Ceux qui se sont d’ailleurs rendus au forum de coopération Chine-Afrique début septembre, avec l’espoir de renégocier leurs dettes pour éviter d’avoir à passer sous les fourches caudines du FMI, en ont été pour leur frais. Pour eux comme pour les autres, point de salut aujourd’hui sans les institutions financières internationales et la politique de rigueur économique qu’elles prônent dans la région.

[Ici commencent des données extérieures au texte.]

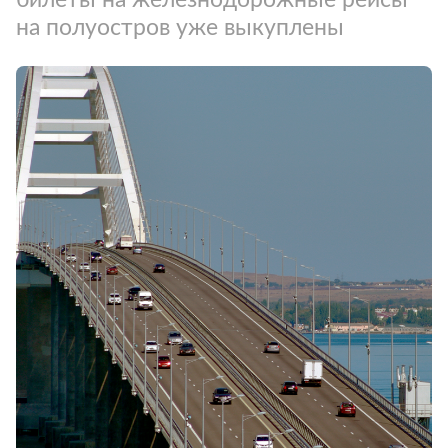
на полуостров уже выкуплены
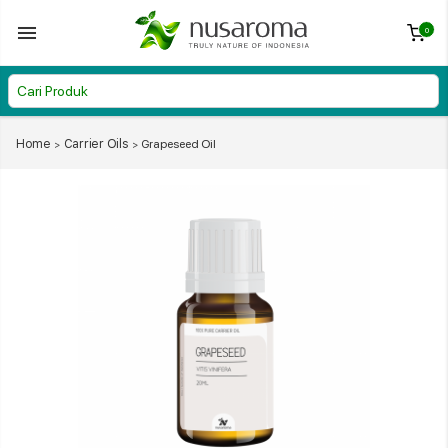
0
Home
Carrier Oils
Grapeseed Oil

Le Fonds a changé de terminologie, les plans d’ajustement « structurel », de triste mémoire, sont devenus « budgétaires », mais la potion s’annonce tout aussi amère pour les pays signataires s’ils veulent voir les dérapages de ces dernières années, à nouveau contrôlés.

Non, l’Afrique centrale n’a pas vocation à rester le retardataire du continent !

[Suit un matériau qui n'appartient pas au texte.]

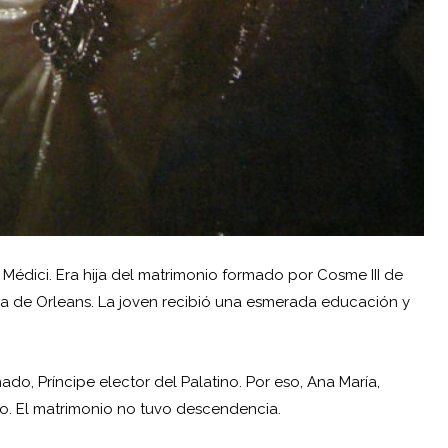
e Médici. Era hija del matrimonio formado por Cosme III de
isa de Orleans. La joven recibió una esmerada educación y
do, Príncipe elector del Palatino. Por eso, Ana María,
o. El matrimonio no tuvo descendencia.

Il ne s’agit pas, en cette période de rentrée, de distribuer les points entre les élèves sérieux et ceux qui le sont moins. Mais bien de constater que parmi les nations du golfe de Guinée, certaines s’en sortent mieux que les autres, prouvant au passage qu’il n’y a pas de vérité définitive : non, l’Afrique centrale n’a pas vocation à rester le retardataire du continent ! Ce n’est pas un hasard si les deux premiers pays à signer, en 2017, avec le FMI ont été le Cameroun et le Gabon.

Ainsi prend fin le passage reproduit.